== WHAT THIS TASK INVOLVES ==
The data should be duplicated exactly, with every word kept as it is.

== ENTRIES SUPPLIED ==
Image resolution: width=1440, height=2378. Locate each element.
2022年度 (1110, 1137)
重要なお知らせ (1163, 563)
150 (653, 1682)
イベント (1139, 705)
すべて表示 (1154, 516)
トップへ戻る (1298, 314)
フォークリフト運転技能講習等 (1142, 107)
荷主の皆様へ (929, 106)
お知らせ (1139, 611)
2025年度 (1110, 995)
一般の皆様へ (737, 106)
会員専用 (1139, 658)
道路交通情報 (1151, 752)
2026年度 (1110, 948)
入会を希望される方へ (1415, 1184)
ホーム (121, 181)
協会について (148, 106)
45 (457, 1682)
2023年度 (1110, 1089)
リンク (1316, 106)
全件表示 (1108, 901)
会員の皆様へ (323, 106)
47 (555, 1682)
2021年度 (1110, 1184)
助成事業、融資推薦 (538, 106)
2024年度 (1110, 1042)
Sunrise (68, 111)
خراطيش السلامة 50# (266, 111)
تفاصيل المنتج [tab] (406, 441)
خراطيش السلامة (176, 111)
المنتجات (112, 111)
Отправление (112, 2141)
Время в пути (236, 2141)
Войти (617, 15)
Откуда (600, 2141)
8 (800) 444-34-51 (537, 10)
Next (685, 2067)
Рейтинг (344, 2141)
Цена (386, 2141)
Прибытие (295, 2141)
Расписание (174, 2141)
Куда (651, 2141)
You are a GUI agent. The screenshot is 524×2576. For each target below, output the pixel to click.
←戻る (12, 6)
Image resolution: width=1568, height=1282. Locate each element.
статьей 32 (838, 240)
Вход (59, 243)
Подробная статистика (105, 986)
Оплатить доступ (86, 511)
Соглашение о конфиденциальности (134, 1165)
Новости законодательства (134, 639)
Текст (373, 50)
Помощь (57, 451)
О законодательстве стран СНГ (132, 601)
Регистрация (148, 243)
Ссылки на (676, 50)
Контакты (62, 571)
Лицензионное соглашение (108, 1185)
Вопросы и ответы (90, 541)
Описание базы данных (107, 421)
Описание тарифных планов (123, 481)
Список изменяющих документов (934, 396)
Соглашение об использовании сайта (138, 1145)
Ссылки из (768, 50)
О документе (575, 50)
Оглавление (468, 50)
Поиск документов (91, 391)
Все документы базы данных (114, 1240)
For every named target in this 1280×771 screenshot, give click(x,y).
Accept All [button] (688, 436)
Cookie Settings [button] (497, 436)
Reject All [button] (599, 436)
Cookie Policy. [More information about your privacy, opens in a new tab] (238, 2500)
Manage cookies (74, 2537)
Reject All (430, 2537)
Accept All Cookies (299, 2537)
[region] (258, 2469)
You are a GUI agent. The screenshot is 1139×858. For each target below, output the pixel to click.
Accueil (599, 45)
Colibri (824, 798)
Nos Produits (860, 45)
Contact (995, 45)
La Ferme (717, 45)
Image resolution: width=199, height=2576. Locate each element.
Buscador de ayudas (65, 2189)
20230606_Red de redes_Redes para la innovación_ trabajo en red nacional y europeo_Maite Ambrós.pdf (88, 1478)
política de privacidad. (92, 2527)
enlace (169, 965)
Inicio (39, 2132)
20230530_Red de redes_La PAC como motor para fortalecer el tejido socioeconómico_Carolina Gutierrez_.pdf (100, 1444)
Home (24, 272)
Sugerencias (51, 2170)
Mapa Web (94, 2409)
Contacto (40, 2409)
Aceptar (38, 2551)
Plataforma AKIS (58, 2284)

== ANSWER TO THIS EXERCISE ==
Image resolution: width=1440, height=2378. Locate each element.
2022年度 (1110, 1137)
重要なお知らせ (1163, 563)
150 (653, 1682)
イベント (1139, 705)
すべて表示 (1154, 516)
トップへ戻る (1298, 314)
フォークリフト運転技能講習等 (1142, 107)
荷主の皆様へ (929, 106)
お知らせ (1139, 611)
2025年度 (1110, 995)
一般の皆様へ (737, 106)
会員専用 (1139, 658)
道路交通情報 (1151, 752)
2026年度 (1110, 948)
入会を希望される方へ (1415, 1184)
ホーム (121, 181)
協会について (148, 106)
45 (457, 1682)
2023年度 (1110, 1089)
リンク (1316, 106)
全件表示 (1108, 901)
会員の皆様へ (323, 106)
47 (555, 1682)
2021年度 (1110, 1184)
助成事業、融資推薦 (538, 106)
2024年度 (1110, 1042)
Sunrise (68, 111)
خراطيش السلامة 50# (266, 111)
تفاصيل المنتج [tab] (406, 441)
خراطيش السلامة (176, 111)
المنتجات (112, 111)
Отправление (112, 2141)
Время в пути (236, 2141)
Войти (617, 15)
Откуда (600, 2141)
8 (800) 444-34-51 (537, 10)
Next (685, 2067)
Рейтинг (344, 2141)
Цена (386, 2141)
Прибытие (295, 2141)
Расписание (174, 2141)
Куда (651, 2141)
You are a GUI agent. The screenshot is 524×2576. For each target below, output the pixel to click.
←戻る (12, 6)
Image resolution: width=1568, height=1282. Locate each element.
статьей 32 (838, 240)
Вход (59, 243)
Подробная статистика (105, 986)
Оплатить доступ (86, 511)
Соглашение о конфиденциальности (134, 1165)
Новости законодательства (134, 639)
Текст (373, 50)
Помощь (57, 451)
О законодательстве стран СНГ (132, 601)
Регистрация (148, 243)
Ссылки на (676, 50)
Контакты (62, 571)
Лицензионное соглашение (108, 1185)
Вопросы и ответы (90, 541)
Описание базы данных (107, 421)
Описание тарифных планов (123, 481)
Список изменяющих документов (934, 396)
Соглашение об использовании сайта (138, 1145)
Ссылки из (768, 50)
О документе (575, 50)
Оглавление (468, 50)
Поиск документов (91, 391)
Все документы базы данных (114, 1240)
For every named target in this 1280×771 screenshot, give click(x,y).
Accept All [button] (688, 436)
Cookie Settings [button] (497, 436)
Reject All [button] (599, 436)
Cookie Policy. [More information about your privacy, opens in a new tab] (238, 2500)
Manage cookies (74, 2537)
Reject All (430, 2537)
Accept All Cookies (299, 2537)
[region] (258, 2469)
You are a GUI agent. The screenshot is 1139×858. For each target below, output the pixel to click.
Accueil (599, 45)
Colibri (824, 798)
Nos Produits (860, 45)
Contact (995, 45)
La Ferme (717, 45)
Image resolution: width=199, height=2576. Locate each element.
Buscador de ayudas (65, 2189)
20230606_Red de redes_Redes para la innovación_ trabajo en red nacional y europeo_Maite Ambrós.pdf (88, 1478)
política de privacidad. (92, 2527)
enlace (169, 965)
Inicio (39, 2132)
20230530_Red de redes_La PAC como motor para fortalecer el tejido socioeconómico_Carolina Gutierrez_.pdf (100, 1444)
Home (24, 272)
Sugerencias (51, 2170)
Mapa Web (94, 2409)
Contacto (40, 2409)
Aceptar (38, 2551)
Plataforma AKIS (58, 2284)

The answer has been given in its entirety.